Sort Posts: Previous Next
  •  08-19-2006, 5:57 AM 20945

    Mark Cranness regEx for e-mails

    Hi,

    I want to use the regular expression of Mark Cranness to validate an e-mail address. The expression is:

    ^((?>[a-zA-Z\d!#$%&'*+\-/=?^_`{|}~]+\x20*|"((?=[\x01-\x7f])[^"\\]|\\[\x01-\x7f])*"\x20*)*(?<angle><))?((?!\.)(?>\.?[a-zA-Z\d!#$%&'*+\-/=?^_`{|}~]+)+|"((?=[\x01-\x7f])[^"\\]|\\[\x01-\x7f])*")@(((?!-)[a-zA-Z\d\-]+(?<!-)\.)+[a-zA-Z]{2,}|\[(((?(?<!\[)\.)(25[0-5]|2[0-4]\d|[01]?\d?\d)){4}|[a-zA-Z\d\-]*[a-zA-Z\d]:((?=[\x01-\x7f])[^\\\[\]]|\\[\x01-\x7f])+)\])(?(angle)>)$

    I am using Java. I don't know what (?<angle><) and (?(angle)>) means. I am not so new to regular expressions and I know about positive and negative lookaheads or the like, but I dont't know what these tags mean. I can't find anything about it (google, forums,...). Even the found specifications of regular expressions in Java or Perl are not helpful.
    Can anybody help me, please.

    Thank you

    Torsten Graf
  •  08-20-2006, 3:58 AM 20968 in reply to 20945

    Re: Mark Cranness regEx for e-mails

    First off just so you know, you can't validate E-mail 100% with a regex.  So if this is for something mission critical you can stop now.  only use a regex if you ok with it rejecting at least 20% of good email addresses. What you have will probably validate 60% of valid emails, as will most you'll find on the www

    Second to answer your question, the (?<name>...)  syntax is a named group, it is an advanced feature not (yet) supported in JAVA.   You'll have to remove it from your pattern to get them to work. (?<angle><) would become (<)

    The other construct is another advanced feature, which isn't supported by java (yet) either.  (?(foo)...) is a  conditional group, which you can't simply remove and have your pattern work in the same matter. 
    What is being done with the two constructs is he's checking for angles around the email address but the closing angle is allowed only if there is an opening one.
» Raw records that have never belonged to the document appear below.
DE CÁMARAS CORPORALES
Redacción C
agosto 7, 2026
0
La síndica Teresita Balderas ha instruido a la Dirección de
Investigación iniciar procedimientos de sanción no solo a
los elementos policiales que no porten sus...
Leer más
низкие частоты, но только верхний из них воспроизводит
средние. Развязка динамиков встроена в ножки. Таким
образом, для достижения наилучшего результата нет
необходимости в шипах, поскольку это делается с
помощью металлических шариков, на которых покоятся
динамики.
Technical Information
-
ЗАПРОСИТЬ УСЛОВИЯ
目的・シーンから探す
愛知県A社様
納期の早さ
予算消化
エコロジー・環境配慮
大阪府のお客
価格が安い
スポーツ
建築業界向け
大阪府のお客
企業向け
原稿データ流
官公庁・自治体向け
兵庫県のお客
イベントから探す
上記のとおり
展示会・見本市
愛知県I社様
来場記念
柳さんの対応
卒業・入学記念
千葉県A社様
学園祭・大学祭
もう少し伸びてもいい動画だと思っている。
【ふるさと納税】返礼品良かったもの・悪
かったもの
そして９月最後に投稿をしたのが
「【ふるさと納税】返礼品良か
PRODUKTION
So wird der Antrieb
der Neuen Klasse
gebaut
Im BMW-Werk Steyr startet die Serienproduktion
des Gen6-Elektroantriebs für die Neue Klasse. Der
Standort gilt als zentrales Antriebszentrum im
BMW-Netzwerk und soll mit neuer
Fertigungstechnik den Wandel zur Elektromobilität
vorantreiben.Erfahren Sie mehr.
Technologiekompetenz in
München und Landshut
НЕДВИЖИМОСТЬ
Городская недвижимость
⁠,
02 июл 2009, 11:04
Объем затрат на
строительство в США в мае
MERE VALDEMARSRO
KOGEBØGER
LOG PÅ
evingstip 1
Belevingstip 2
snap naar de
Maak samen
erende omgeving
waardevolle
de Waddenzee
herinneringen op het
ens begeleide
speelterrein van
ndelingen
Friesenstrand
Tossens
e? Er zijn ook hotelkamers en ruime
    The pattern you are trying to use was written for .Net and isn't unversally translatable. 

    Michael

    Michael

    "In theory, theory and practice are the same. In practice, they are not."
    Albert Einstein
  •  08-20-2006, 8:22 AM 20975 in reply to 20968

    Re: Mark Cranness regEx for e-mails

    Hi,

    thank you for the fast answer. But if I remove the two tags I can't compile the pattern.
    Java says:
    Exception in thread "main" java.util.regex.PatternSyntaxException: Unknown inline modifier at the line
    I marked it down below in red inside the pattern. It is the ?. If I remove it, the pattern doesn't work correct. I searched the library of MSDN but this construction is not there. For what is this single ? good for at this position? Any idea?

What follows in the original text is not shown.